On a first reading, this poem left me feeling somewhat confused. I surmised that someone (the cousin of the speaker, presumably named Tasleen) had some kind of encounter and died as a result. But the what and the why and the who remain rather oblique. There seems to be a sequence of events, but the link between the events raises questions rather than presenting answers or reasons.

There are some Islamic references in the poem, though these do not necessarily assist with the logical assessment of what happened that resulted in the tragedy of the girl’s death.
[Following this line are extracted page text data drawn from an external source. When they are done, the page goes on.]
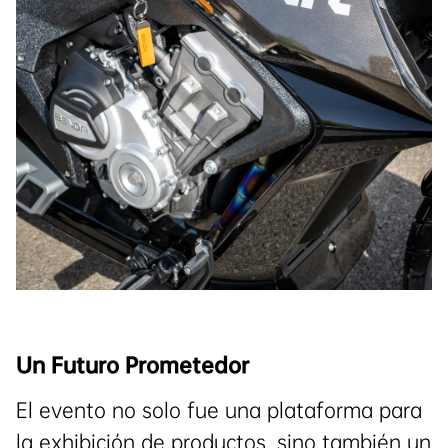
Un Futuro Prometedor
El evento no solo fue una plataforma para
la exhibición de productos, sino también un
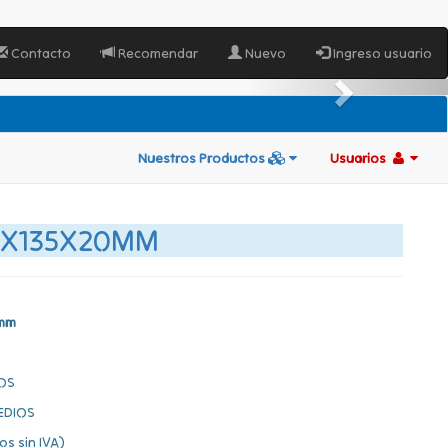
Contacto
Recomendar
Nuevo
Ingreso usuario
Nuestros Productos
Usuarios
85X135X20MM
0mm
OS
EDIOS
os sin IVA)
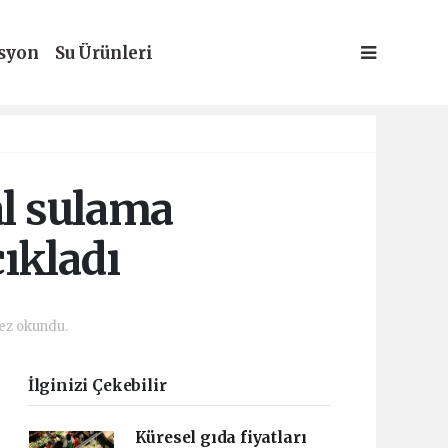
syon
Su Ürünleri
l sulama
çıkladı
ez okundu.
İlginizi Çekebilir
Küresel gıda fiyatları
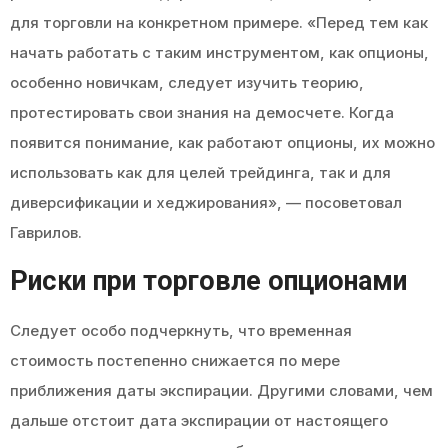
для торговли на конкретном примере. «Перед тем как
начать работать с таким инструментом, как опционы,
особенно новичкам, следует изучить теорию,
протестировать свои знания на демосчете. Когда
появится понимание, как работают опционы, их можно
использовать как для целей трейдинга, так и для
диверсификации и хеджирования», — посоветовал
Гаврилов.
Риски при торговле опционами
Следует особо подчеркнуть, что временная
стоимость постепенно снижается по мере
приближения даты экспирации. Другими словами, чем
дальше отстоит дата экспирации от настоящего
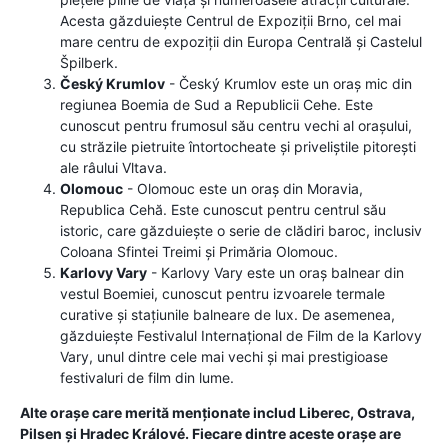
Acesta găzduiește Centrul de Expoziții Brno, cel mai
mare centru de expoziții din Europa Centrală și Castelul
Špilberk.
Český Krumlov
- Český Krumlov este un oraș mic din
regiunea Boemia de Sud a Republicii Cehe. Este
cunoscut pentru frumosul său centru vechi al orașului,
cu străzile pietruite întortocheate și priveliștile pitorești
ale râului Vltava.
Olomouc
- Olomouc este un oraș din Moravia,
Republica Cehă. Este cunoscut pentru centrul său
istoric, care găzduiește o serie de clădiri baroc, inclusiv
Coloana Sfintei Treimi și Primăria Olomouc.
Karlovy Vary
- Karlovy Vary este un oraș balnear din
vestul Boemiei, cunoscut pentru izvoarele termale
curative și stațiunile balneare de lux. De asemenea,
găzduiește Festivalul Internațional de Film de la Karlovy
Vary, unul dintre cele mai vechi și mai prestigioase
festivaluri de film din lume.
Alte orașe care merită menționate includ Liberec, Ostrava,
Pilsen și Hradec Králové. Fiecare dintre aceste orașe are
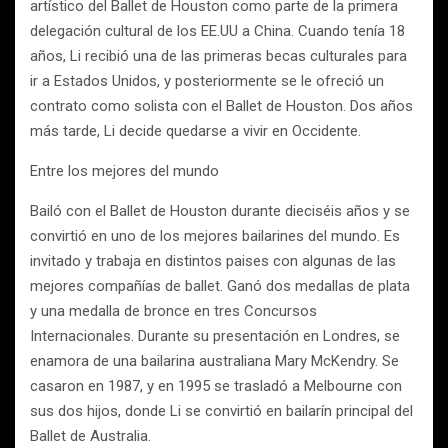
artístico del Ballet de Houston como parte de la primera
delegación cultural de los EE.UU a China. Cuando tenía 18
años, Li recibió una de las primeras becas culturales para
ir a Estados Unidos, y posteriormente se le ofreció un
contrato como solista con el Ballet de Houston. Dos años
más tarde, Li decide quedarse a vivir en Occidente.
Entre los mejores del mundo
Bailó con el Ballet de Houston durante dieciséis años y se
convirtió en uno de los mejores bailarines del mundo. Es
invitado y trabaja en distintos paises con algunas de las
mejores compañías de ballet. Ganó dos medallas de plata
y una medalla de bronce en tres Concursos
Internacionales. Durante su presentación en Londres, se
enamora de una bailarina australiana Mary McKendry. Se
casaron en 1987, y en 1995 se trasladó a Melbourne con
sus dos hijos, donde Li se convirtió en bailarín principal del
Ballet de Australia.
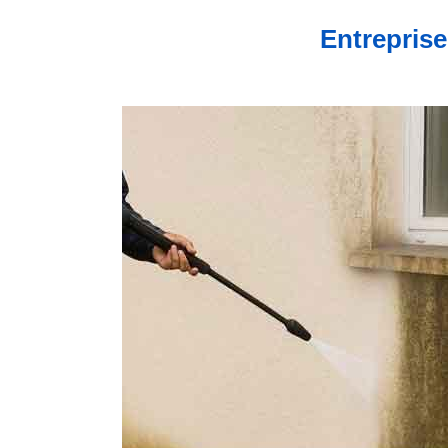
Entreprise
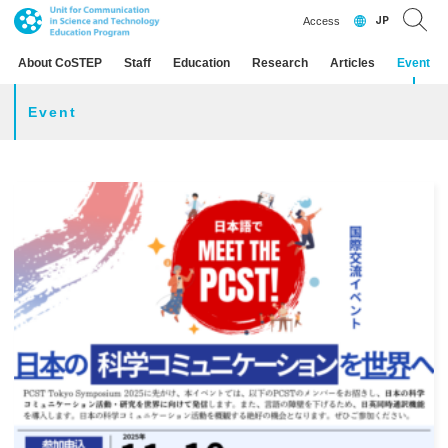
JP
Access
About CoSTEP
Staff
Education
Research
Articles
Event
Event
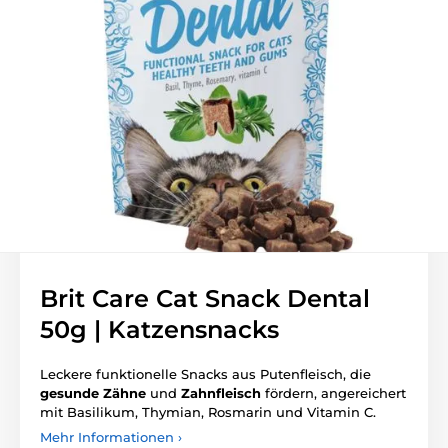
Brit Care Cat Snack Dental
50g | Katzensnacks
Leckere funktionelle Snacks aus Putenfleisch, die
gesunde Zähne
und
Zahnfleisch
fördern, angereichert
mit Basilikum, Thymian, Rosmarin und Vitamin C.
Mehr Informationen ›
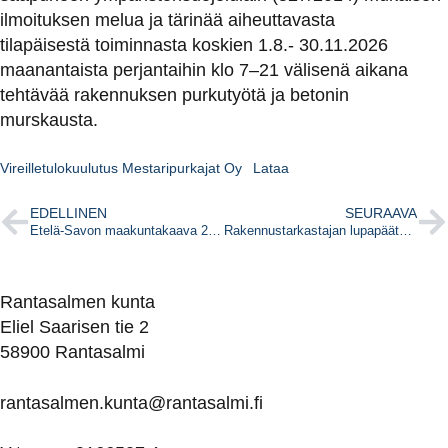
ilmoituksen melua ja tärinää aiheuttavasta
tilapäisestä toiminnasta koskien 1.8.- 30.11.2026
maanantaista perjantaihin klo 7–21 välisenä aikana
tehtävää rakennuksen purkutyötä ja betonin
murskausta.
Vireilletulokuulutus Mestaripurkajat Oy
Lataa
EDELLINEN
SEURAAVA
Etelä-Savon maakuntakaava 2045 laadinta käynnistyy
Rakennustarkastajan lupapäätös 3.7.2026
Rantasalmen kunta
Eliel Saarisen tie 2
58900 Rantasalmi
rantasalmen.kunta@
rantasalmi.fi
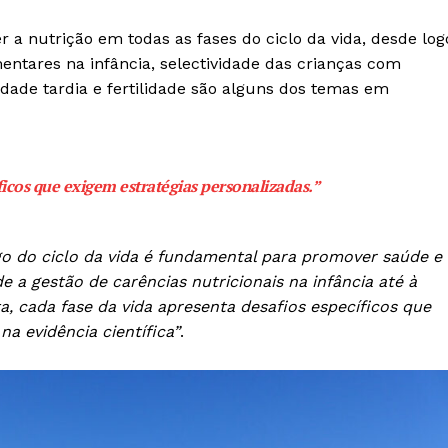
r a nutrição em todas as fases do ciclo da vida, desde log
mentares na infância, selectividade das crianças com
dade tardia e fertilidade são alguns dos temas em
ficos que exigem estratégias personalizadas.”
o do ciclo da vida é fundamental para promover saúde e
e a gestão de carências nutricionais na infância até à
, cada fase da vida apresenta desafios específicos que
a evidência científica”
.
Eid day (Eid-al-Adha) refers to the Festival of Sacrifice, and is about the celebrating of Abraham’s willingness to sacrifice his only son at God’s command. There is another day also referred to as Eid day, albeit it’s called the ‘smaller Eid’ or Eid ul-Fitr to distinguish it from Eid-al-Adha or the ‘greater Eid’. The death of the girl can then be perceived as some kind of sacrifice on the occasion. It’s particularly interesting as her name, Tasleen, sounds like the word ‘Tasleem’; the Tasleem is the Salutation of Peace. This seems to reinforce the possibility that the death of the girl on Eid day is in keeping with the notion of sacrifice.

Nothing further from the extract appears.